Another point to consider is the feasibility of adding CBTp to TAU in practice. For instance, when a major reason for the lack of available treatment is a lack of available practitioners, then providing additional CBTp may come with the cost of reducing other beneficial treatments [64]. Such real-world implications are not captured by the model and are beyond the scope of the current study. Enhancing indication practices may be a key aspect of the solution, as findings indicate that CBTp is not cost-effective for a portion of patients, and other findings support the notion that CBTp is not effective for everyone [65–67].

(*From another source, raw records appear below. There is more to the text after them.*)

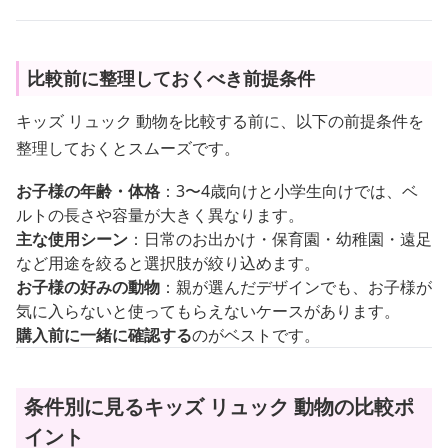
比較前に整理しておくべき前提条件
キッズ リュック 動物を比較する前に、以下の前提条件を
整理しておくとスムーズです。
お子様の年齢・体格
：3〜4歳向けと小学生向けでは、ベ
ルトの長さや容量が大きく異なります。
主な使用シーン
：日常のお出かけ・保育園・幼稚園・遠足
など用途を絞ると選択肢が絞り込めます。
お子様の好みの動物
：親が選んだデザインでも、お子様が
気に入らないと使ってもらえないケースがあります。
購入前に一緒に確認する
のがベストです。
条件別に見るキッズ リュック 動物の比較ポ
イント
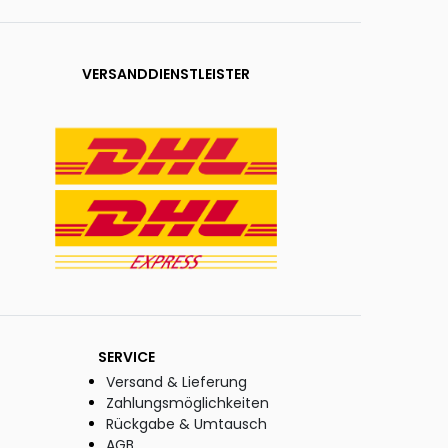
VERSANDDIENSTLEISTER
SERVICE
Versand & Lieferung
Zahlungsmöglichkeiten
Rückgabe & Umtausch
AGB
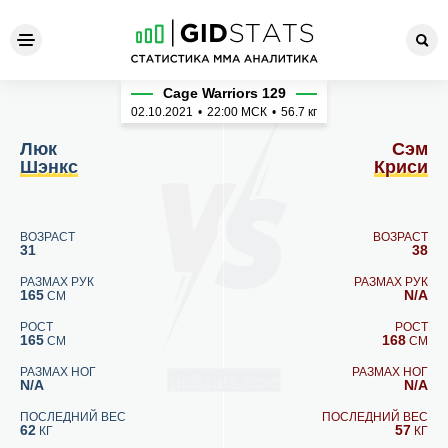
Люк Шэнкс - Сэм Криси
Cage Warriors 129
02.10.2021
•
22:00
МСК
•
56.7 кг
Люк
Сэм
Шэнкс
Криси
ВОЗРАСТ
ВОЗРАСТ
31
38
РАЗМАХ РУК
РАЗМАХ РУК
165
N/A
СМ
РОСТ
РОСТ
165
168
СМ
СМ
РАЗМАХ НОГ
РАЗМАХ НОГ
N/A
N/A
ПОСЛЕДНИЙ ВЕС
ПОСЛЕДНИЙ ВЕС
62
57
КГ
КГ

The current study shows the potential of more widespread use of CBTp and hence indicates it might be worthwhile to indeed ensure better availability of practitioners to offer CBTp to those who need it. Since the effectiveness of CBTp varies between patients, perhaps the cost-effectiveness could be further improved by applying a more personalized approach, considering evidence summarized by Newman-Taylor and Bentall hints that relatively small effect sizes mask heterogeneity of treatment outcomes [56].
Moreover, various cost and health differences were not considered in the simulation study. After considering potential societal cost savings such as reduced informal care, and other positive health benefits such as improved functioning or symptoms [68], the treatment could be found to be even more cost-effective relative to our analysis, where we merely consider the potential effect on rehospitalisation. Although psychosocial interventions such as CBTp could sometimes have harmful effects [69], there is a lack of direct evidence that CBTp leads to a significant increase of severe adverse events [38, 70], hence our assumption to omit modelling of such adverse events.
In conclusion, CBTp is likely a cost-effective treatment, with a 61.2% probability of being cost-effective at a WTP of 50.000 euros per QALY and using conservative assumptions about the health benefits of CBTp. These findings show the importance of sufficient availability of CBTp for SSD patients. Proper implementation of and guideline adherence for CBTp could lead to substantial health gains and cost savings for the SSD population in the Netherlands. Further clinical investigation of QoL effects and, in particular, the effect on risk of relapse or rehospitalisation would be required to reinforce these findings.